The damaged interface lacks the sufficient endogenous signal cues to regenerate a functional tissue, thus the addition of exogenous biomimetic components to stimulate the body's endogenous repair is necessary. To supply sufficient signals and achieve precise recapitulation, the biomimetic strategy should integrate the biomaterial-, growth factor- and stem cell-based strategies to develop an all-in-one system. In this ideal system, the interplay between scaffolds, growth factors and cells are rather critical to create a biomimetic environment for the regeneration of functional tissues. In recent years, 3D printing has attracted much interest and may provide a powerful strategy for producing graded scaffolds, and enable incorporation of multiple cellular, biophysical, biochemical, biological gradients into scaffolds with high resolution, which will recapitulate the heterogeneous microenvironment of native enthesis with high spatiotemporal control.

In addition, understanding the interactions between biomimetic systems and biological systems is also important for interface tissue engineering. Although the biomimetic components have presented excellent performance, most of the current studies focused on the repair outcomes in animal models and lacks the in-depth mechanism research, such as the cell tracking of stem cells, the involved signal pathway, the cell interaction and the critical role of immune cells. Future studies should pay more attention on exploring how the biomimetic components interact with enthesis regeneration to clarify the potential mechanism.
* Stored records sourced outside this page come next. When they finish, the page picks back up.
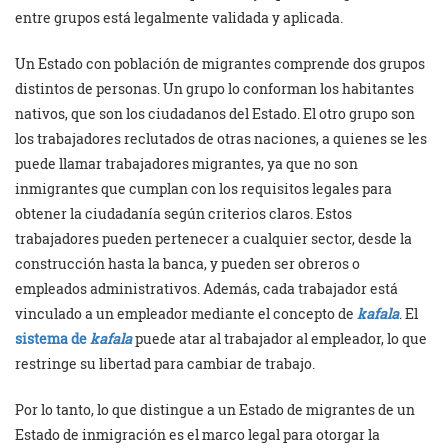
entre grupos está legalmente validada y aplicada.
Un Estado con población de migrantes comprende dos grupos
distintos de personas. Un grupo lo conforman los habitantes
nativos, que son los ciudadanos del Estado. El otro grupo son
los trabajadores reclutados de otras naciones, a quienes se les
puede llamar trabajadores migrantes, ya que no son
inmigrantes que cumplan con los requisitos legales para
obtener la ciudadanía según criterios claros. Estos
trabajadores pueden pertenecer a cualquier sector, desde la
construcción hasta la banca, y pueden ser obreros o
empleados administrativos. Además, cada trabajador está
vinculado a un empleador mediante el concepto de
kafala
. El
sistema de
kafala
puede atar al trabajador al empleador, lo que
restringe su libertad para cambiar de trabajo.
Por lo tanto, lo que distingue a un Estado de migrantes de un
Estado de inmigración es el marco legal para otorgar la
Although these biomimetic strategies are advanced, translating these innovations into clinical practice is of great challenge. For clinical translation, the assurance of safety and effectiveness is critically important. In terms of the side effects and safety, the potential health risks of novel treatment such as nanomaterials, gene therapy, supra-physiological level dosage of growth factors should be examined before clinical trials. In terms of the efficacy, large animals are required to test the treatment outcomes of the promising strategy as compared to available counterparts. However, most of the investigations have been conducted in small animal models, which limits its potential for clinical translation. Besides, there are great differences between varying animal models and the human, such as the intrinsic healing capabilities, pathological condition, chronic degenerative changes, underlying diseases, biomechanical loading, age, etc. Therefore, there is an urgent need to establish standardized animal models to evaluate the clinical translation potential. More recently, the emphasis in the field of orthopedic tissue engineering has shifted from tissue formation to tissue function. Successful clinical translation will also require comprehensive measurement to determine the performance of interface regeneration. Therefore, it is necessary to uniform quantitative measurements to evaluate treatment efficacy. Other issues such as commercial manufacturing, regulatory, economic, and ethical challenges related to the innovative strategies must be taken into consideration.

Collectively, a biomimetic scaffold system with appropriate cell types, combined together with specific biophysical and biochemical cues would be required to achieve functional tendon/ligament-to-bone regeneration. There is still a long way to go to realize the translation from theoretical tissue engineering to clinical application technology.

Declaration of competing interest

The authors declare no conflict of interest.